Research In Motion (NAS: RIMM) executives have declined to buy the company's shares on the open market since July 2010, the longest such period in six years, according to data compiled by Bloomberg. The decision to refrain from buying shares -- at a time when insiders have sold 11 times in that span and RIM's share price has plunged 60 percent -- could be an indication of how troubled the company is.

According to Bloomberg, at least 55 of the other 59 companies in the S&P/TSX 60 index of Canada's largest stocks have had insiders buying shares since July 2010. RIM declined to comment, according to Bloomberg.

The BlackBerry maker reported second-quarter results on Sept. 15 at the low end of its forecast and below what many analysts had been expecting. During the quarter, RIM shipped approximately 10.6 million BlackBerry smartphones and approximately 200,000 BlackBerry PlayBook tablets -- in its previous quarter, RIM shipped 13.2 million smartphones and 500,000 PlayBooks. Analysts had expected RIM to ship around 11 million smartphones and around 500,000 tablets in its second quarter.

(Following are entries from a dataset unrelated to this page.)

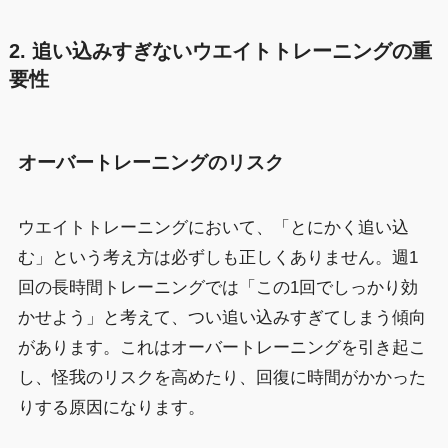
2. 追い込みすぎないウエイトトレーニングの重
要性
オーバートレーニングのリスク
ウエイトトレーニングにおいて、「とにかく追い込
む」という考え方は必ずしも正しくありません。週1
回の長時間トレーニングでは「この1回でしっかり効
かせよう」と考えて、つい追い込みすぎてしまう傾向
があります。これはオーバートレーニングを引き起こ
し、怪我のリスクを高めたり、回復に時間がかかった
りする原因になります。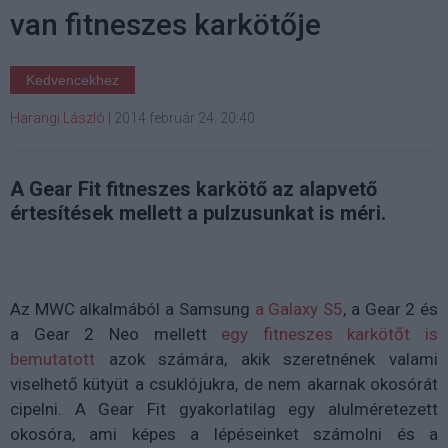
van fitneszes karkötője
Kedvencekhez
Harangi László
|
2014 február 24. 20:40
A Gear Fit fitneszes karkötő az alapvető
értesítések mellett a pulzusunkat is méri.
Az MWC alkalmából a Samsung
a Galaxy S5
, a Gear 2 és
a Gear 2 Neo mellett
egy fitneszes karkötőt is
bemutatott
azok számára, akik szeretnének valami
viselhető kütyüt a csuklójukra, de nem akarnak okosórát
cipelni. A Gear Fit gyakorlatilag egy alulméretezett
okosóra, ami képes a lépéseinket számolni és a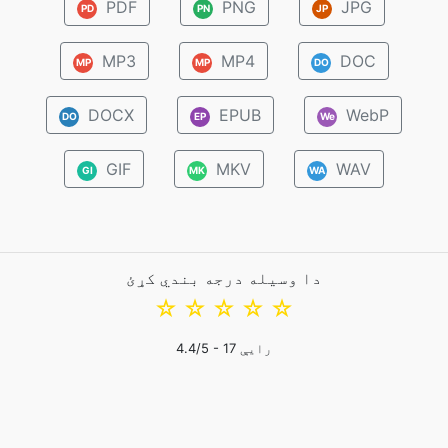
PDF
PNG
JPG
PD
PN
JP
MP3
MP4
DOC
MP
MP
DO
DOCX
EPUB
WebP
DO
EP
We
GIF
MKV
WAV
GI
MK
WA
دا وسیله درجه بندي کړئ
☆
☆
☆
☆
☆
رایې
17
/5 -
4.4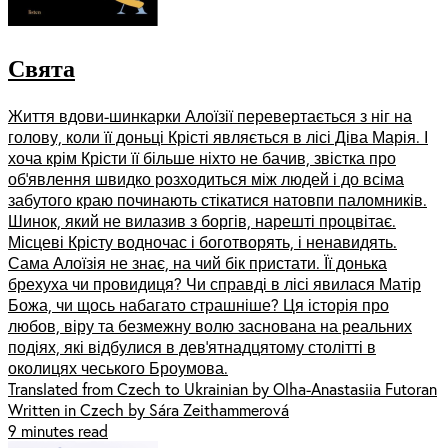
Свята
Життя вдови-шинкарки Алоїзії перевертається з ніг на
голову, коли її доньці Крісті являється в лісі Діва Марія. І
хоча крім Крісти її більше ніхто не бачив, звістка про
об’явлення швидко розходиться між людей і до всіма
забутого краю починають стікатися натовпи паломників.
Шинок, який не вилазив з боргів, нарешті процвітає.
Місцеві Крісту водночас і боготворять, і ненавидять.
Сама Алоїзія не знає, на чий бік пристати. Її донька
брехуха чи провидиця? Чи справді в лісі явилася Матір
Божа, чи щось набагато страшніше? Ця історія про
любов, віру та безмежну волю заснована на реальних
подіях, які відбулися в дев’ятнадцятому столітті в
околицях чеського Броумова.
Translated from Czech to Ukrainian by Olha-Anastasiia Futoran
Written in Czech by Sára Zeithammerová
9 minutes read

RIM co-CEO Jim Balsillie acknowledged RIM's quarter wasn't stellar, but said the company's new lineup of BlackBerry 7 smartphones -- sales of which started at the end of RIM's second quarter -- was generating significant sales among both existing and new BlackBerry users.

"We believe we are well positioned to take advantage of the upcoming holiday season" with BlackBerry 7, Balsillie said, noting that RIM expects its carrier partners, including those in the United States, to heavily advertise BB7 in the coming months. "BlackBerry 7 has a lot of runway," he said. RIM plans to release QNX-based smartphones next year -- QNX represents a ground-up overhaul of the aging BlackBerry OS. (Interestingly, RIM has said it will show off prototype QNX smartphones to developers during its developer conference Oct. 18-20.)

The fact that both Balsillie and his co-CEO, Mike Lazaridis, have made bullish assessments of the company's prospects but have not bought shares in the company in more than a year should worry investors, an analyst said. "You could say 'well, why is no one in your organization, including you both, buying stock?'" Matt Thornton, an Avian Securities analyst, told Bloomberg.

Meanwhile, RIM shares rose the most in two-and-a-half years Wednesday amid market chatter on takeover speculation. RIM rose $2.60, or 12 percent, to $23.60. The chatter came after the U.K.'s Independent newspaper reported Vodafone could be one of the "potential aggressors" amid "vague rumors" that RIM had asked an investment bank to look at strategic options.